Manik finally broke the silence when he faintly heard the living room clock strike 3.

Manik - So jao Nandini. It's 3 am.

Nandini - Tum so jao.. Toh main bhi so jaungi...

Manik - I won't be able to sleep tonight.

Nandini - Hmmm...

She continued to run her fingers in her hair waiting for him to talk again. But she got a little restless when he still didn't say anything.

Nandini - Talk to me Manik. How much will you keep everything inside of you? You need to let it all out.

Manik - You saw what happened when I let it out in the evening. I don't want to say something and hurt you again.

Nandini - The reason you said all those things was because you kept everything inside of you all day and didn't deal with anything until you couldn't ignore it anymore. And then you said everything without thinking.

Manik got up from her lap and sat opposite her on the bed and held her face.

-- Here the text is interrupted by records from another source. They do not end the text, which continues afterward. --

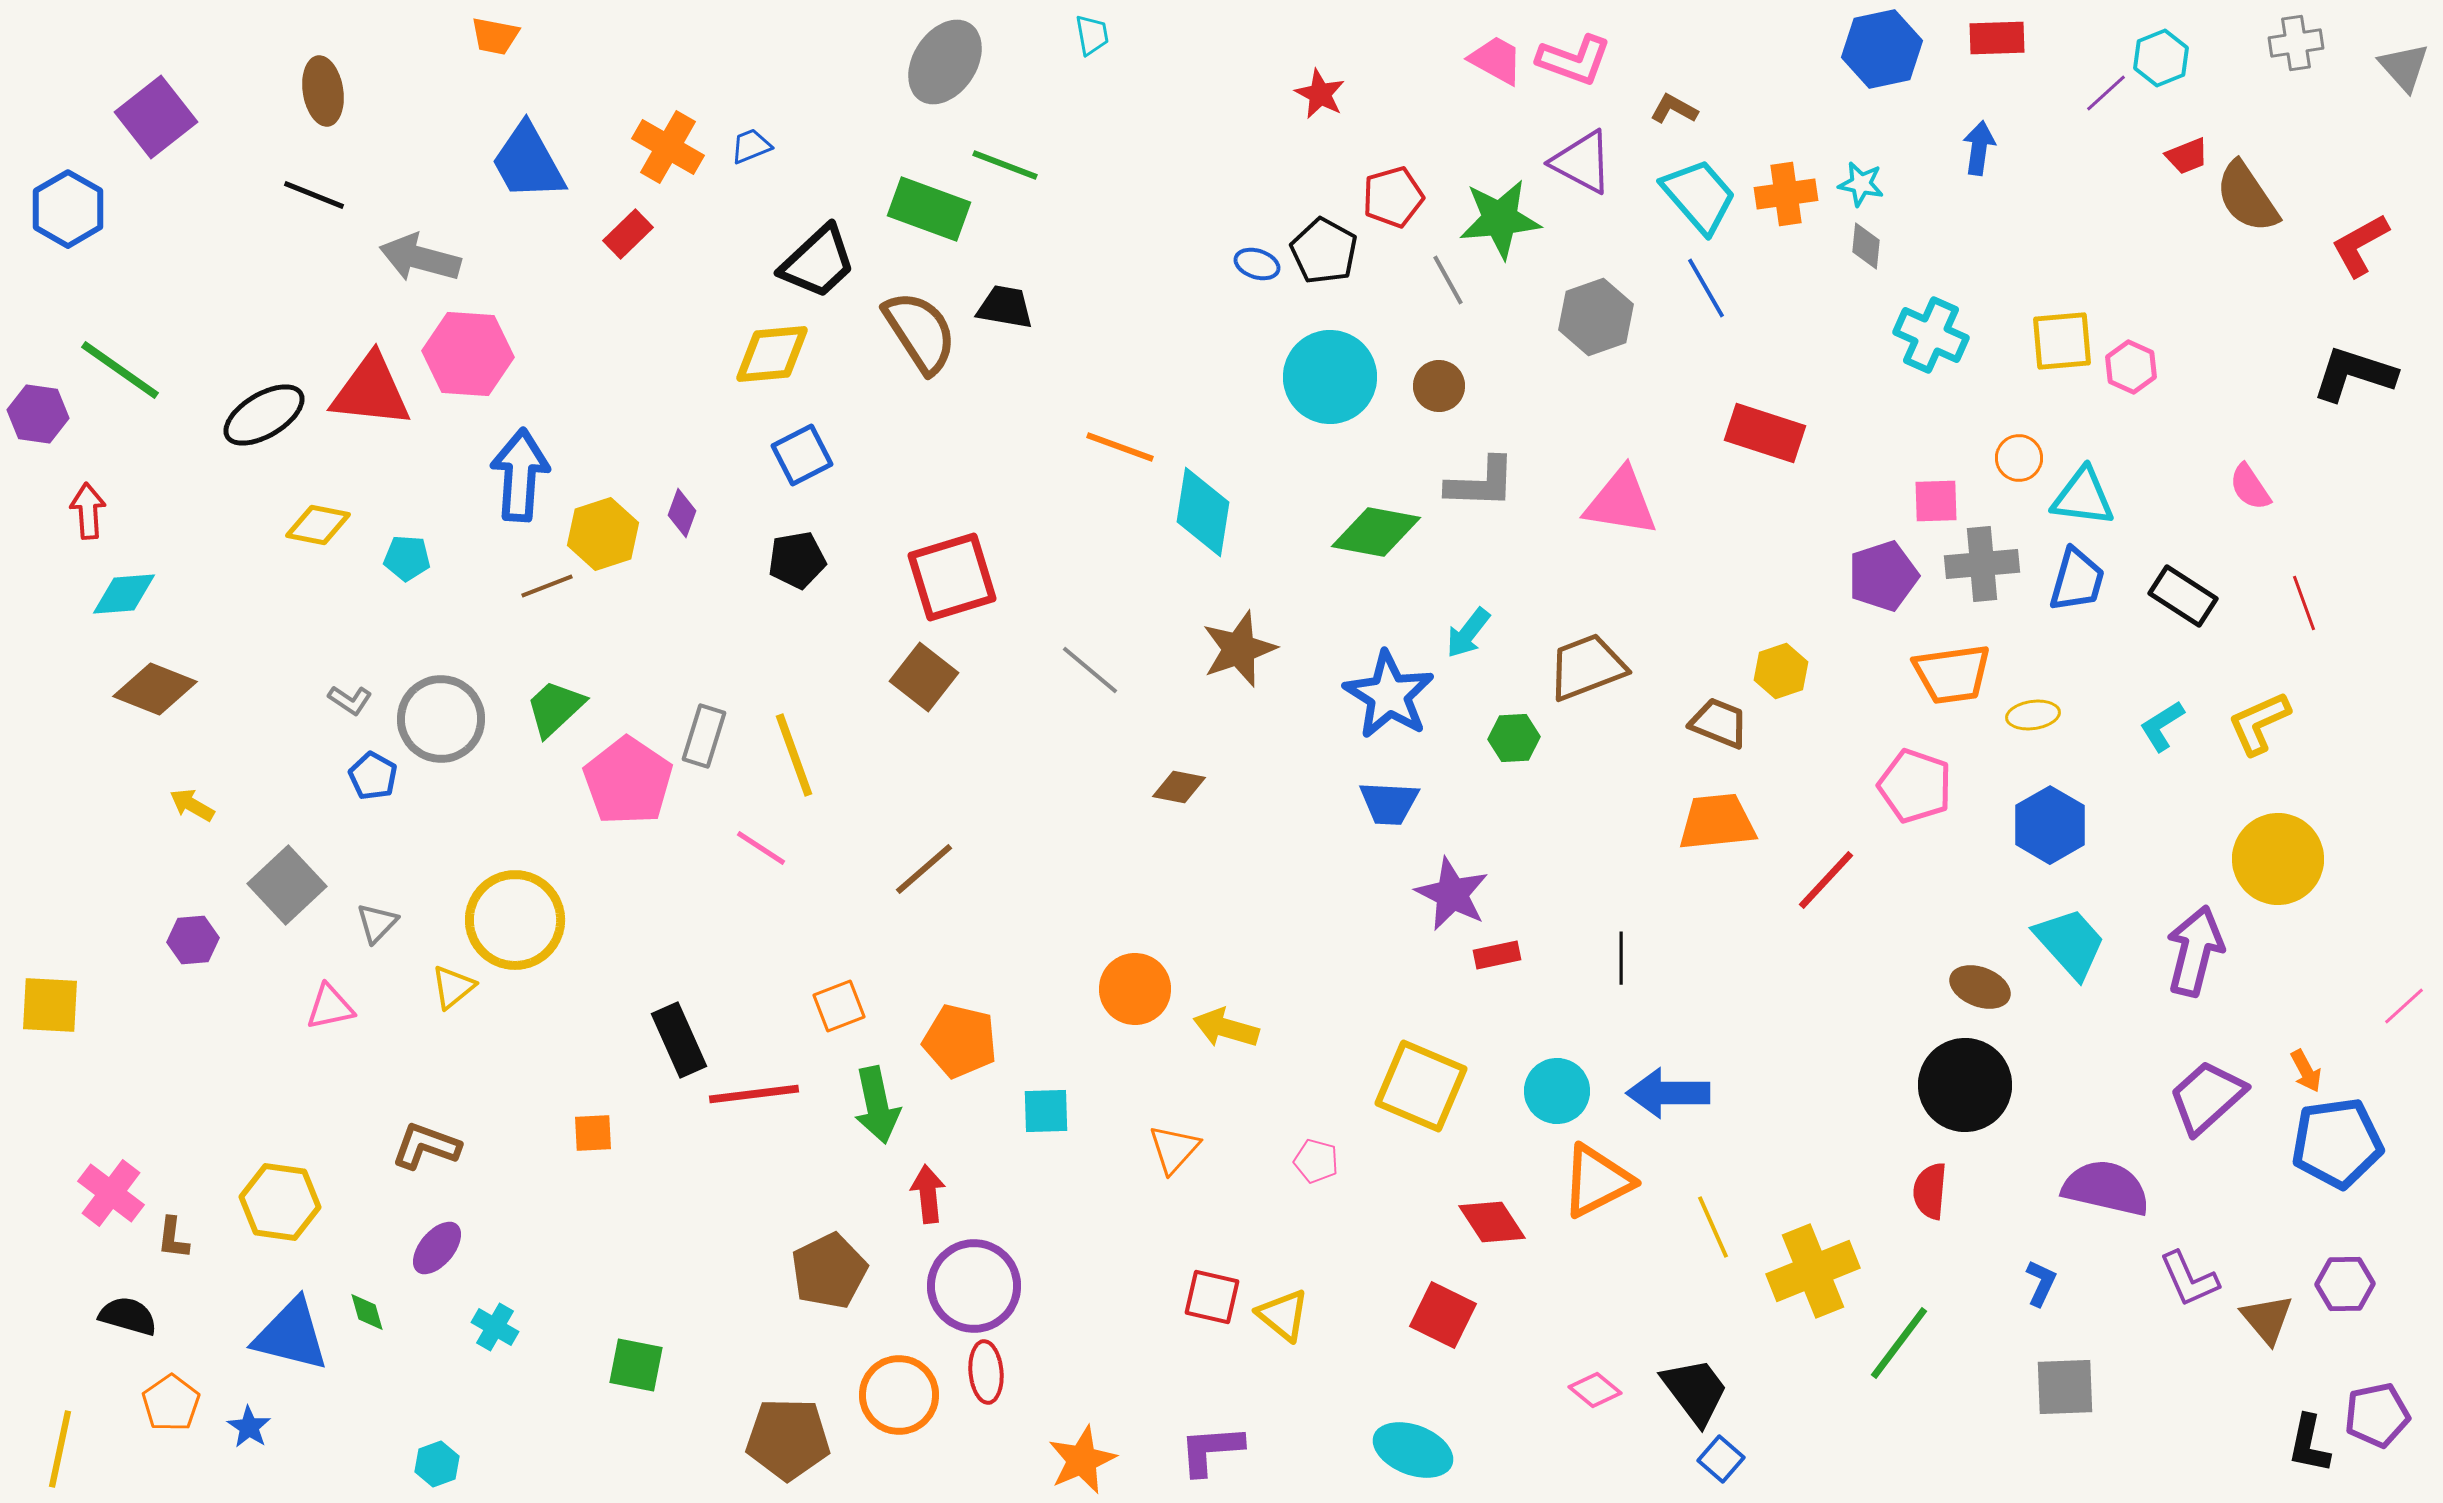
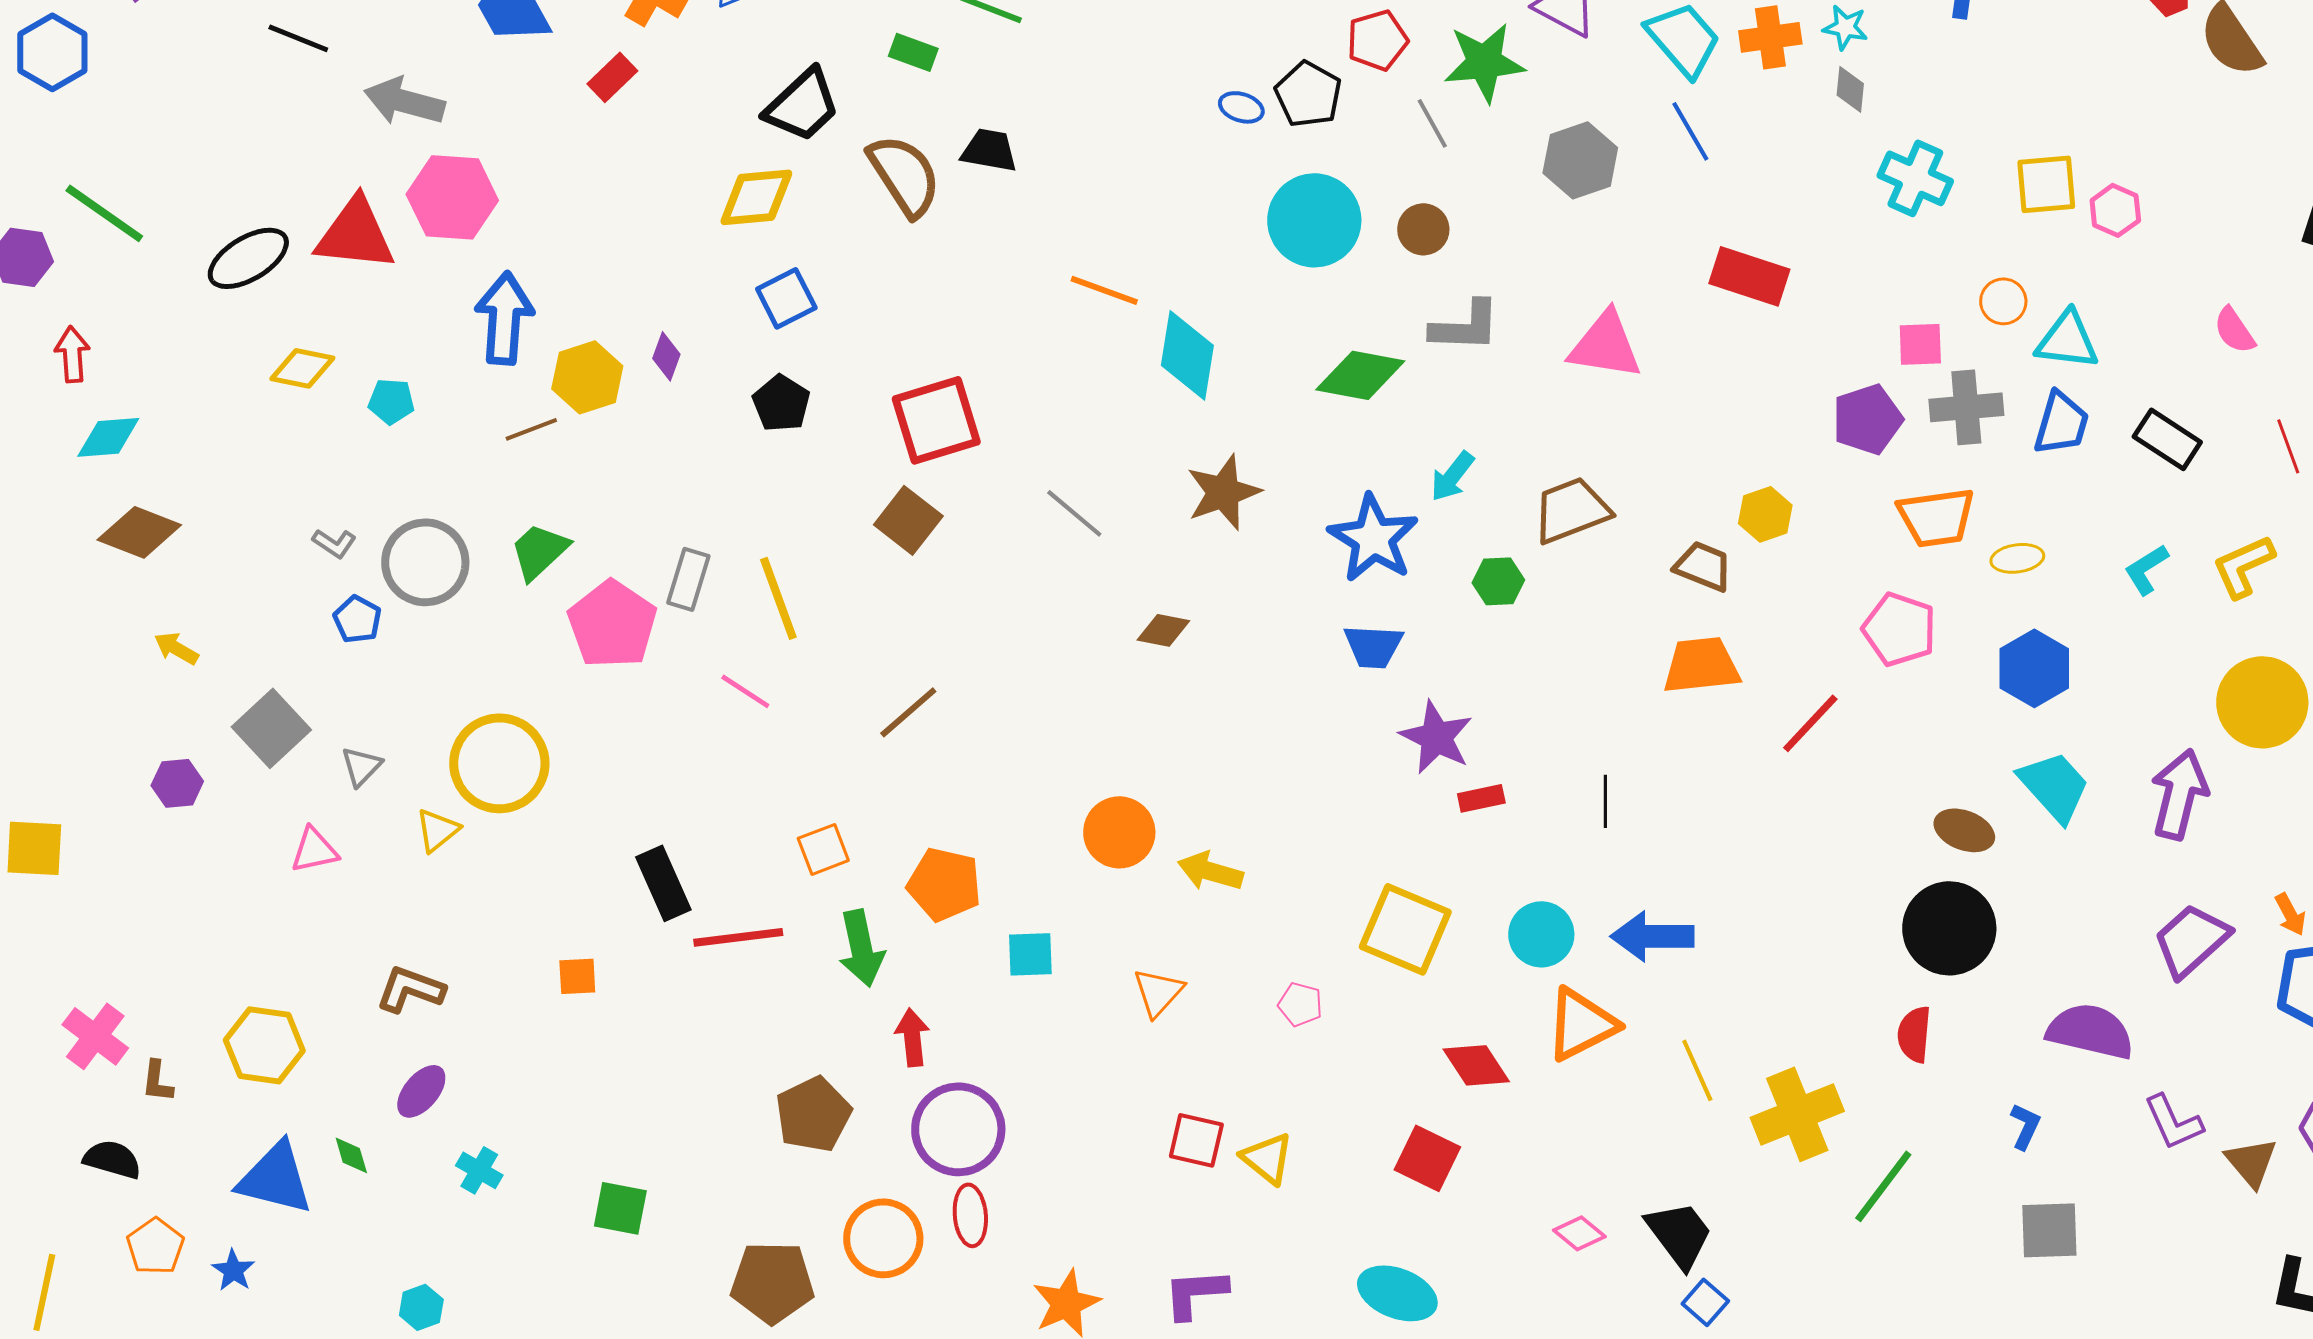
green rectangle: (929, 209) -> (913, 52), size x0.6
black pentagon: (797, 560) -> (781, 403), turned -30

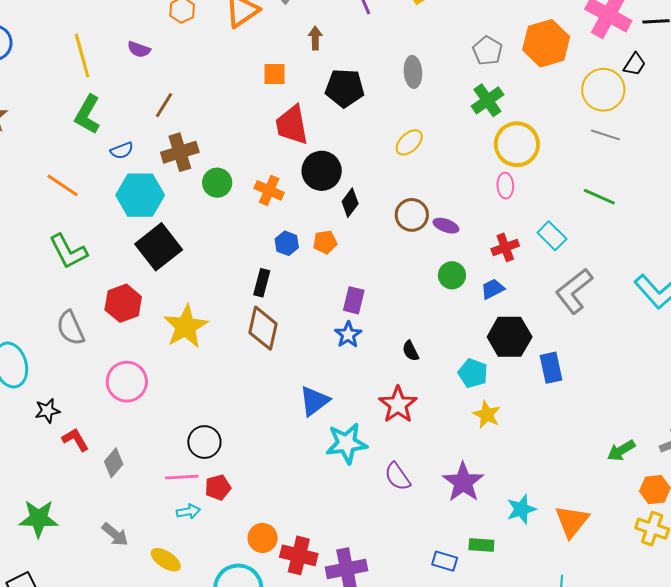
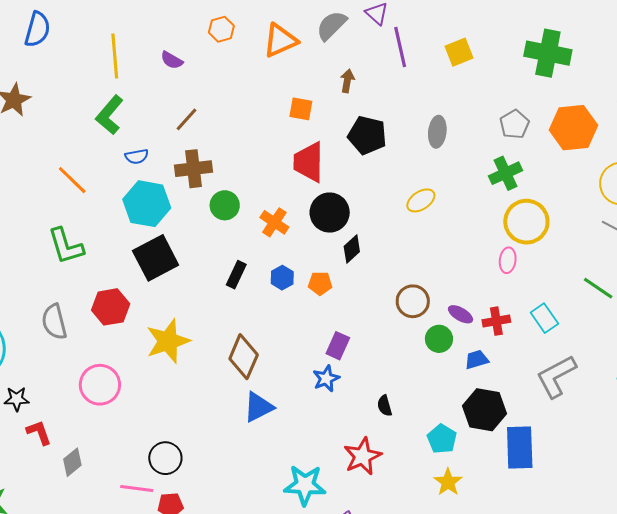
brown circle: (412, 215) -> (413, 301), moved
purple ellipse: (446, 226) -> (460, 314), moved
black rectangle: (262, 283) -> (236, 275), moved
blue rectangle: (551, 368) -> (520, 448), size x1.4
blue triangle: (314, 401) -> (259, 407), moved

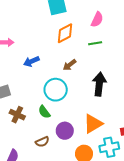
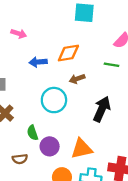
orange diamond: (65, 33) -> (68, 53), moved
green semicircle: (44, 112) -> (33, 133), moved
brown semicircle: (42, 142) -> (20, 159), moved

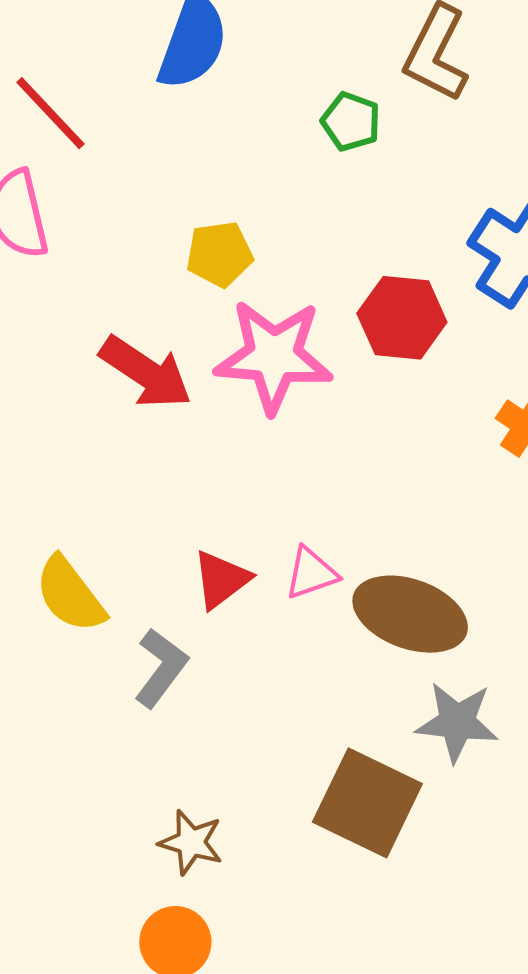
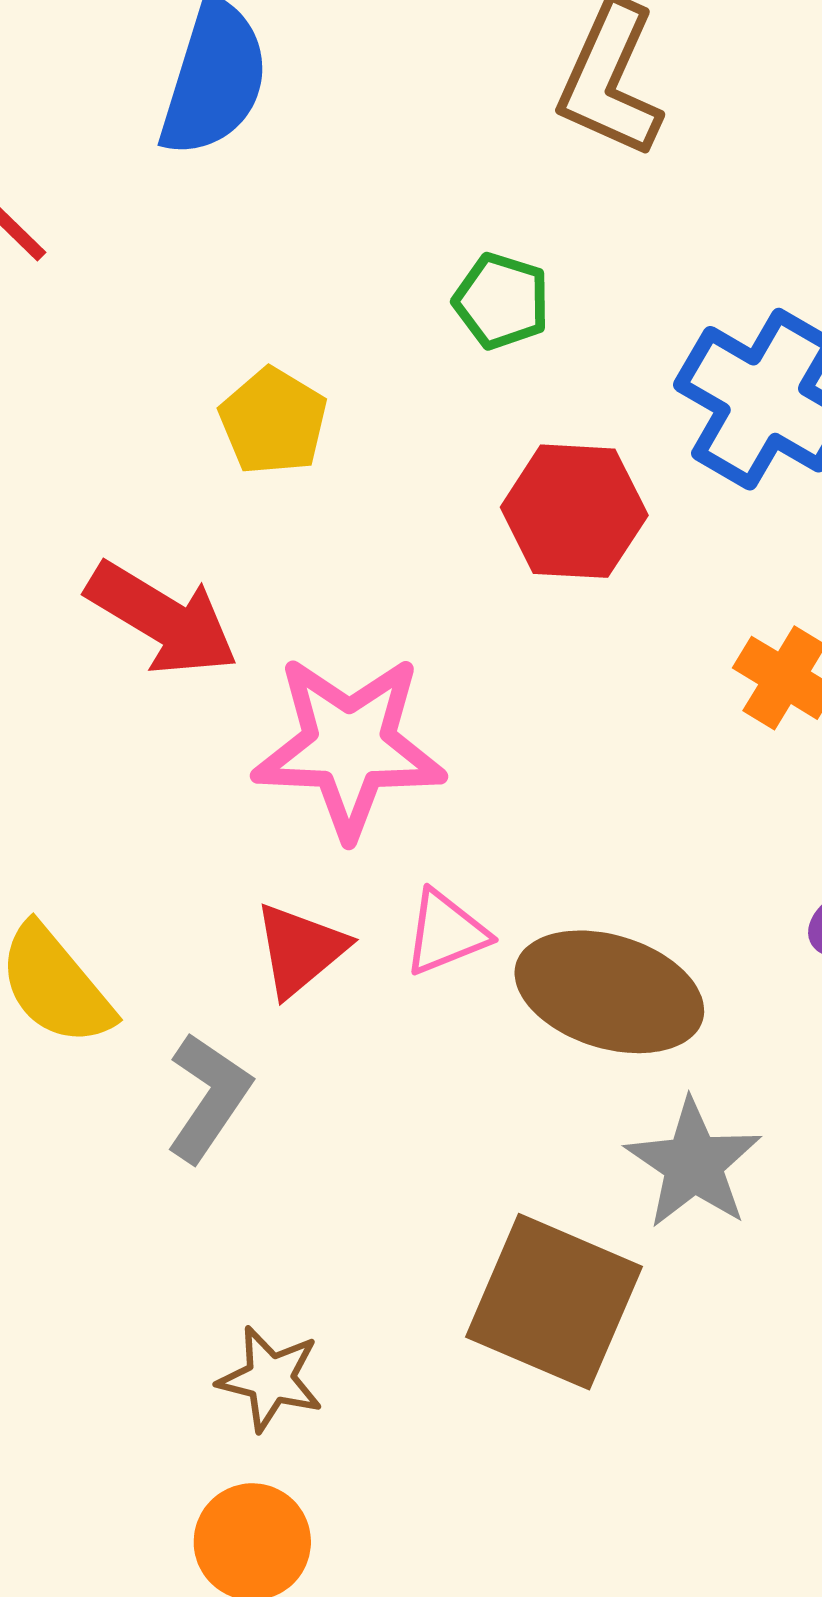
green pentagon: (351, 122) -> (502, 301), moved
yellow pentagon: (219, 254) -> (273, 421), turned -30
pink star: (274, 356) -> (349, 746), moved
gray star: (457, 722) -> (693, 1164), turned 30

Manik - Meri galtiyon ko itna defend mat karo. No matter how angry or hurt or in pain I am, I have no right to insult you or our relationship. I haven't been able to breathe properly ever since those words came out of my mouth. I feel so ashamed of myself. How could I? How could I say that to you? How dare I say those words to you? Jabse ghar aaya hoon, all I was thinking is how I'm going to lose you. I thought I had pushed away the single most ray of light in my life - you. When everyone started knocking on my door, I heard everyone but I didn't hear your voice and I lost all hope at that time. All this while, I felt so guilty, Nandini. And I have never felt so scared. I realised that I can't live without you. Main tumhare bina kuch bhi nahi hoon. I'm just so completely incomplete without you. And when that occurred to me, I had to come and see you. I decided I would spend my whole life repenting and redeeming myself but I couldn't let you go. And just when I opened the door, there you were right in my arms.

He pulled her closer and kissed her forehead and pulled her into his arms.

Manik - You have no idea how happy and how relieved I was when I saw you.

Nandini heard everything he said and started crying out of happiness. However, Manik misunderstood her tears and immediately broke the hug and wiped her tears immediately.

Manik - Sorry Nandini. I swear I won't ever say anything like that again. And do anything to make it up to you.

Nandini - Anything? Are you sure you'll do anything to make it up to me?